■ **Exercise goal**:
Reproduce the listing below verbatim.
►
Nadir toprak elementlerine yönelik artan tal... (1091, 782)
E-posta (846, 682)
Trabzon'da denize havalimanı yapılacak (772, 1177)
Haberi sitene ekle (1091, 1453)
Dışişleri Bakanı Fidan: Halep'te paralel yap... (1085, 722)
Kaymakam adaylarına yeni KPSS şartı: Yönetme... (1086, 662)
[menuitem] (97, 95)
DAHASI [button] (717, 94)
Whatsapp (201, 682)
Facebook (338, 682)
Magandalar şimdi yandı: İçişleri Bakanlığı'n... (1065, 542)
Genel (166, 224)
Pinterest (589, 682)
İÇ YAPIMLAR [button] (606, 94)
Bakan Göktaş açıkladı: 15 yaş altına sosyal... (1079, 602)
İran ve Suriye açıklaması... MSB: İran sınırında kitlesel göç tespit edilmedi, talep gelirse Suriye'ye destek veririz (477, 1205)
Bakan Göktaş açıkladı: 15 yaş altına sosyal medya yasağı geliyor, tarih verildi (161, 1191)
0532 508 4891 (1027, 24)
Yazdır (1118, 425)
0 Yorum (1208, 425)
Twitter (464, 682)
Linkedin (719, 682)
◄
■ **Written response**:
Nadir toprak elementlerine yönelik artan tal... (1091, 782)
E-posta (846, 682)
Trabzon'da denize havalimanı yapılacak (772, 1177)
Haberi sitene ekle (1091, 1453)
Dışişleri Bakanı Fidan: Halep'te paralel yap... (1085, 722)
Kaymakam adaylarına yeni KPSS şartı: Yönetme... (1086, 662)
[menuitem] (97, 95)
DAHASI [button] (717, 94)
Whatsapp (201, 682)
Facebook (338, 682)
Magandalar şimdi yandı: İçişleri Bakanlığı'n... (1065, 542)
Genel (166, 224)
Pinterest (589, 682)
İÇ YAPIMLAR [button] (606, 94)
Bakan Göktaş açıkladı: 15 yaş altına sosyal... (1079, 602)
İran ve Suriye açıklaması... MSB: İran sınırında kitlesel göç tespit edilmedi, talep gelirse Suriye'ye destek veririz (477, 1205)
Bakan Göktaş açıkladı: 15 yaş altına sosyal medya yasağı geliyor, tarih verildi (161, 1191)
0532 508 4891 (1027, 24)
Yazdır (1118, 425)
0 Yorum (1208, 425)
Twitter (464, 682)
Linkedin (719, 682)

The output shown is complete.